■ **EXERCISE**
Beginning at the line containing "Une panne de chaudière Viessmann à" in the material below and ending at the line containing "Urgence dépannage 7j/7", return each line exactly and add nothing.
======== TASK MATERIAL
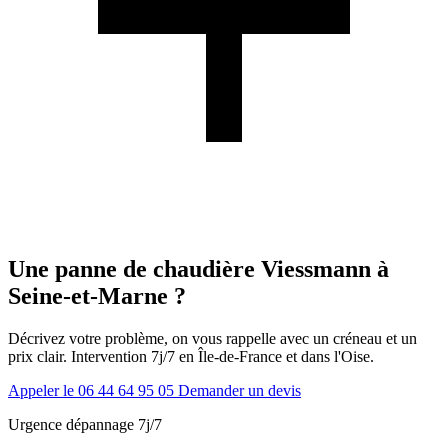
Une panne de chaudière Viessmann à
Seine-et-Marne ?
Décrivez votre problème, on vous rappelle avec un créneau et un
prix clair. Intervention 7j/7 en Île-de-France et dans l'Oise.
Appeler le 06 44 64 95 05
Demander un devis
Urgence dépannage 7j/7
================
======== TASK MATERIAL
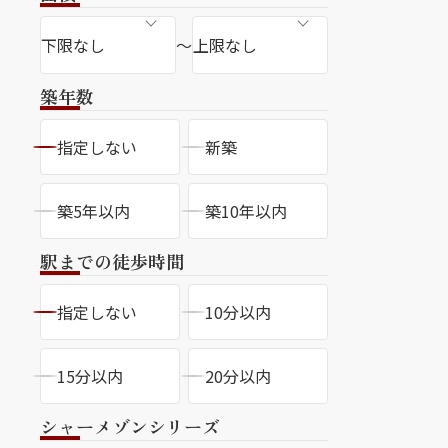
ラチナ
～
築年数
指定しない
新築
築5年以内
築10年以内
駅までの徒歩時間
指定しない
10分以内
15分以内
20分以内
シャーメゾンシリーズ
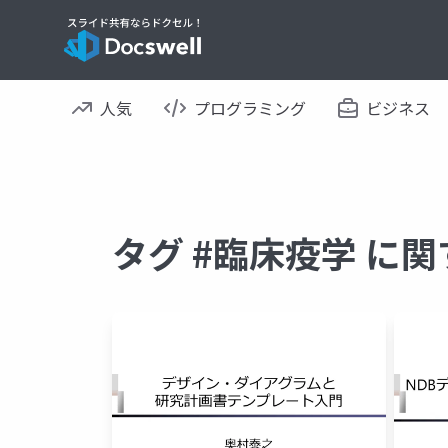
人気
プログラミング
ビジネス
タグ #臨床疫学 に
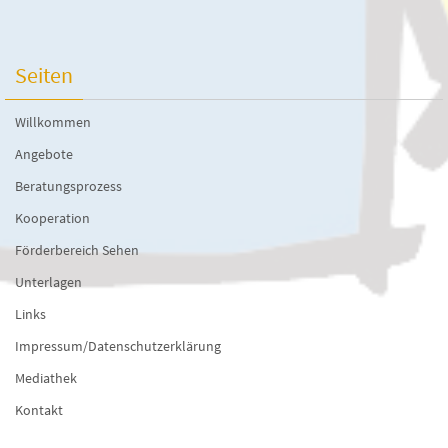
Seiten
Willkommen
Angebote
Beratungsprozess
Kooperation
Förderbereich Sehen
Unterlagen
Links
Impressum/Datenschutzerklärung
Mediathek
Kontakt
================
======== TASK MATERIAL
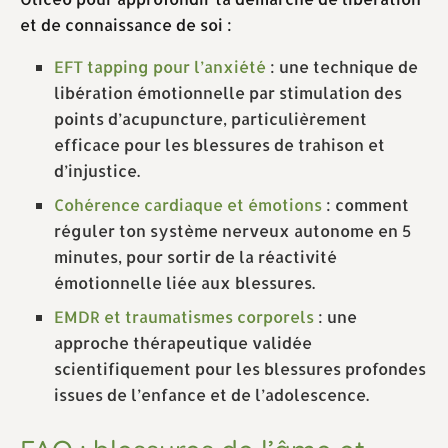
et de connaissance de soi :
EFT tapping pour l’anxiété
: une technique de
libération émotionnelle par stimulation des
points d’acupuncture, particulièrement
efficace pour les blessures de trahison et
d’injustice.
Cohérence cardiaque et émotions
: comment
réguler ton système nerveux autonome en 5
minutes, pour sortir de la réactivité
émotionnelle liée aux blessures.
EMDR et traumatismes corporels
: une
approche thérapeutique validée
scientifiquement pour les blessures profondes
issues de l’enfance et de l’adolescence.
================
■ **PROBLEM SOLUTION**
Une panne de chaudière Viessmann à
Seine-et-Marne ?
Décrivez votre problème, on vous rappelle avec un créneau et un
prix clair. Intervention 7j/7 en Île-de-France et dans l'Oise.
Appeler le 06 44 64 95 05
Demander un devis
Urgence dépannage 7j/7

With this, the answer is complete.